**Work request**. If a line in the data contains "дисплея", copy it out.
(Data listing)
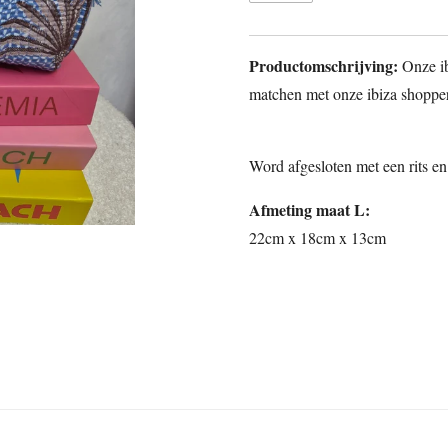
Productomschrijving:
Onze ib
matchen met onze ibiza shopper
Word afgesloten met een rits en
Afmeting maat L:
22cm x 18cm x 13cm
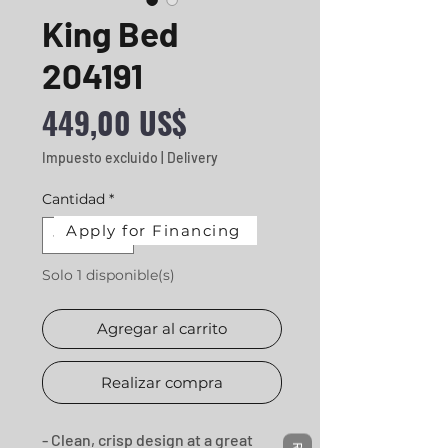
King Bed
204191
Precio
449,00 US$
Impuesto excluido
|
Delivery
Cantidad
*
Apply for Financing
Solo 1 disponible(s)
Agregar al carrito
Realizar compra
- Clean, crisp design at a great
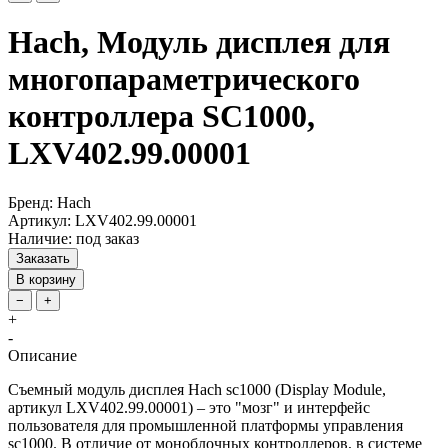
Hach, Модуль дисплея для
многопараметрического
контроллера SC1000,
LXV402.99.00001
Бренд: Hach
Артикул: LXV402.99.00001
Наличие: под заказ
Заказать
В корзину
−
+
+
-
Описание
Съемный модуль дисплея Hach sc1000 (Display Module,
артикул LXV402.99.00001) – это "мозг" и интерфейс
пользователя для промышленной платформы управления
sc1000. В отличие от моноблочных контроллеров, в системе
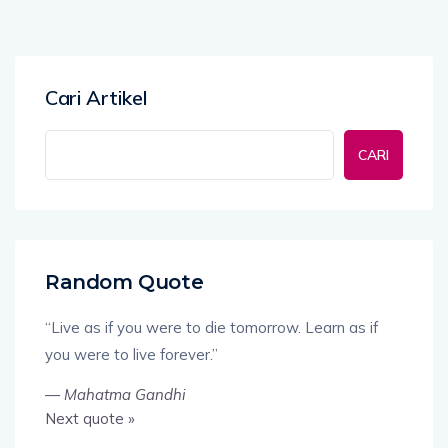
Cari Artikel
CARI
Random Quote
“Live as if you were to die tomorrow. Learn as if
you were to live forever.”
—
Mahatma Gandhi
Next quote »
(End Data listing)
**Solution**.
Hach, Модуль дисплея для
Съемный модуль дисплея Hach sc1000 (Display Module,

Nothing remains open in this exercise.